Clearly, this is not a sustainable or responsible way to organise housing, particularly during a global pandemic. As this crisis has shown, the response to market failure – across social democracies and neoliberal plutocracies alike – is state intervention. Figures released recently show that almost a quarter of the British labour force are on the furlough scheme – the labour market is now effectively on ice, as the state pays wages. Of course, in many cases, that simply means the state is paying people’s landlords. This is not sustainable – across a number of sectors, from higher education to aviation, governments are enforcing strict conditionalities on support.

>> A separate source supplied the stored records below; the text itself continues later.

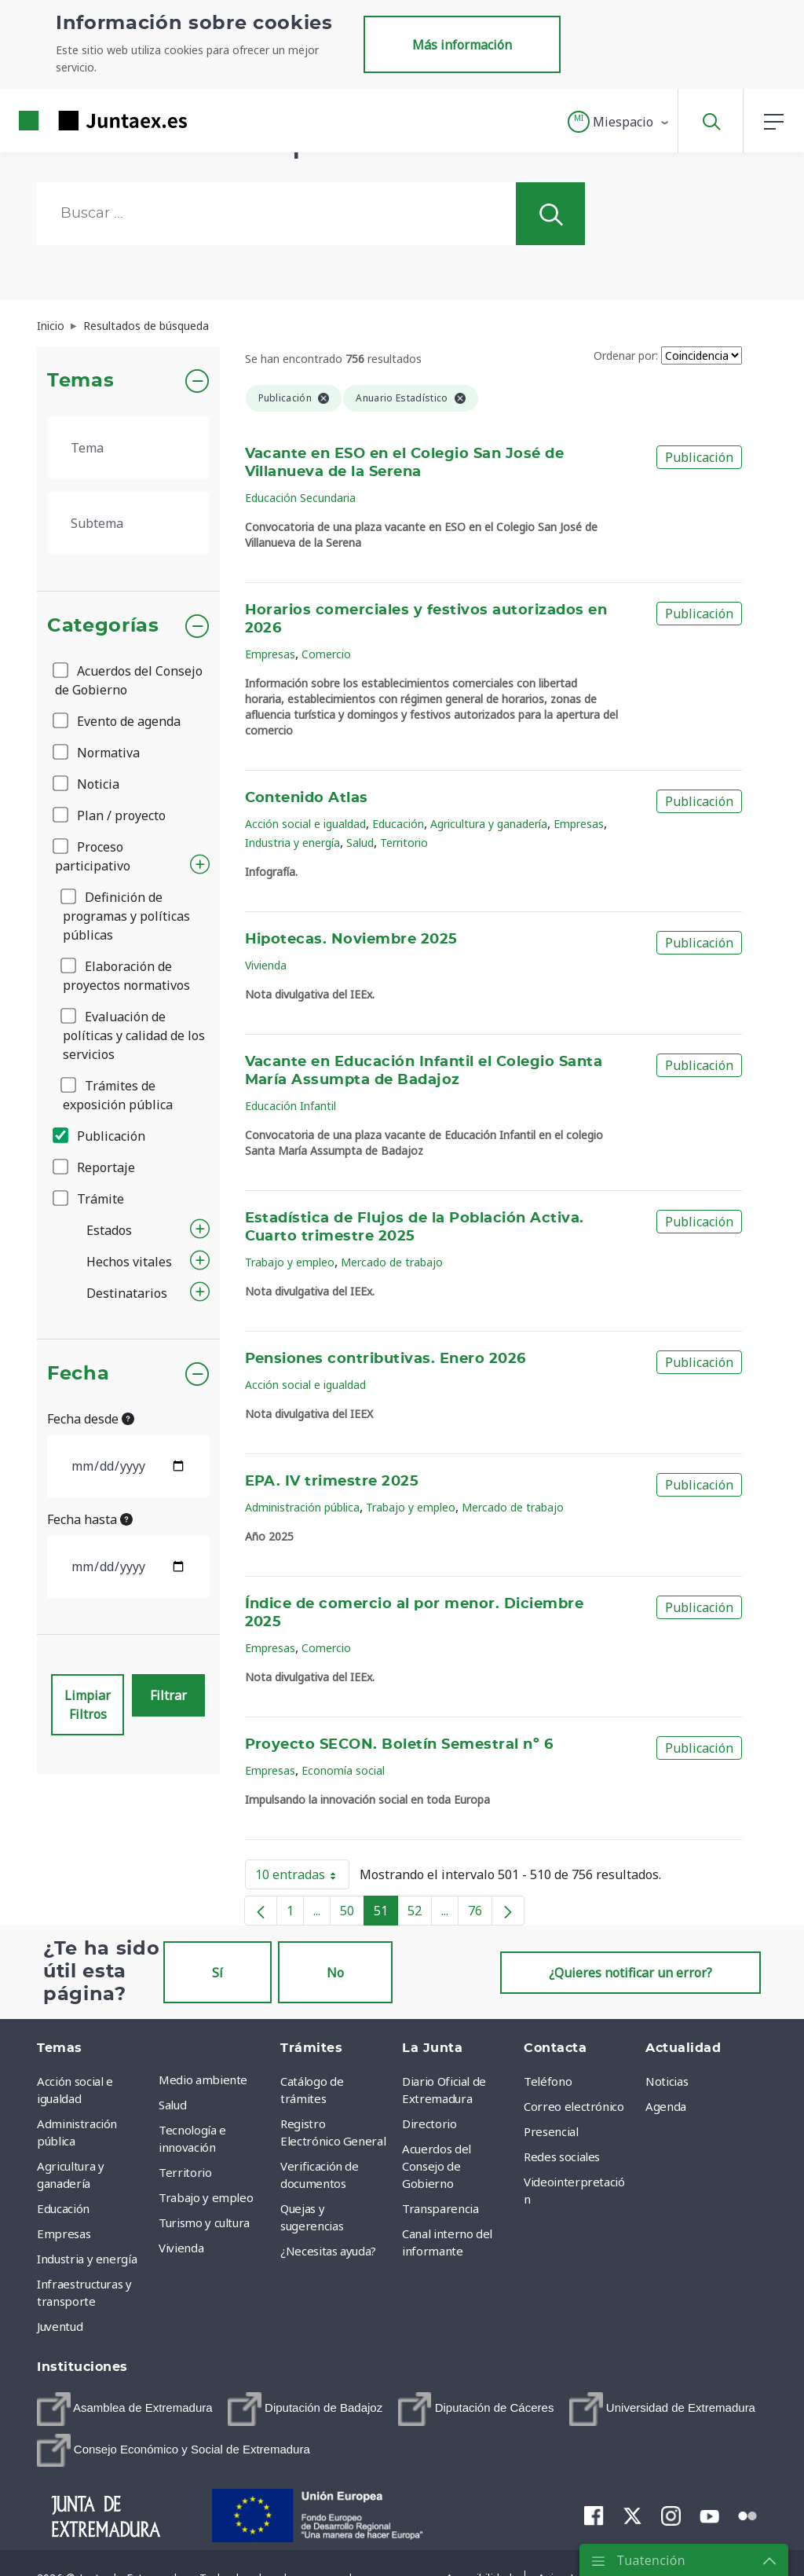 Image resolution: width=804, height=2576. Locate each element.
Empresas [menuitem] (63, 2233)
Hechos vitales (129, 1261)
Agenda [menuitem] (665, 2106)
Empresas (270, 654)
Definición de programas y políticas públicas (126, 916)
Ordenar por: (626, 355)
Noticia (87, 784)
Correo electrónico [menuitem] (574, 2106)
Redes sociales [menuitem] (562, 2156)
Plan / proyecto (110, 815)
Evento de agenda (118, 721)
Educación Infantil (290, 1105)
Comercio (326, 654)
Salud (360, 842)
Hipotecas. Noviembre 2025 (351, 940)
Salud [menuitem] (172, 2104)
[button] (619, 122)
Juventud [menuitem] (59, 2326)
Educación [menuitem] (63, 2208)
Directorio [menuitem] (429, 2123)
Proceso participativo (92, 856)
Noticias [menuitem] (666, 2081)
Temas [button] (80, 381)
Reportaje (95, 1167)
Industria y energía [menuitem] (87, 2258)
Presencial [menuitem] (551, 2131)
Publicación (100, 1136)
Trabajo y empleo (289, 1262)
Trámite (89, 1198)
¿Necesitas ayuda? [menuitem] (328, 2251)
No (335, 1972)
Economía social (343, 1770)
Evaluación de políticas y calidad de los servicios (134, 1035)
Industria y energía (292, 842)
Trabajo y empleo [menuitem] (206, 2197)
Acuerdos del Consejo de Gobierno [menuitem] (436, 2166)
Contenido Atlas (306, 798)
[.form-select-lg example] (128, 447)
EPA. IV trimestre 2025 (332, 1482)
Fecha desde (90, 1418)
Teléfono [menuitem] (548, 2081)
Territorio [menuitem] (185, 2172)
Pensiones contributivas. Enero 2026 (385, 1359)
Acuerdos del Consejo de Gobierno (129, 680)
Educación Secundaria (300, 497)
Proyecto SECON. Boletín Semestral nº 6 (399, 1745)
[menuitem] (125, 2409)
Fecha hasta (90, 1519)
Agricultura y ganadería (488, 823)
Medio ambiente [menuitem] (203, 2079)
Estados (109, 1230)
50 (352, 1914)
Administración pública (302, 1507)
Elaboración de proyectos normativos (126, 976)
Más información (462, 44)
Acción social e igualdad (305, 823)
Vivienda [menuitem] (181, 2247)
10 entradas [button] (302, 1877)
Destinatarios (126, 1293)
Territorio (404, 842)
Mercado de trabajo (392, 1262)
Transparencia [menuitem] (440, 2208)
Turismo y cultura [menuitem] (204, 2222)
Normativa (97, 752)
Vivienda (266, 965)
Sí (217, 1972)
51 (386, 1914)
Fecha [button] (78, 1374)
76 (480, 1914)
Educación (398, 823)
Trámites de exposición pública (118, 1095)
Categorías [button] (103, 626)
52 (419, 1914)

There is a coalition to be assembled around the reasonable assertion that landlords, alone, should not be permitted to sail through this crisis enriched and emboldened. 

 

As a movement, we need to push for rent cancellation, and we need to win. Beyond that, we need to fight for a new settlement for housing after the crisis – one built upon the rapid revitalisation of council housing through a buy-out of the PRS. The PRS – both prior to, and especially during this crisis – has shown itself to be both a sink for public money and an intransigent public health hazard: we need, and deserve, something better.

 

Joe Bilsborough is a researcher at the Centre for Local Economic Strategies.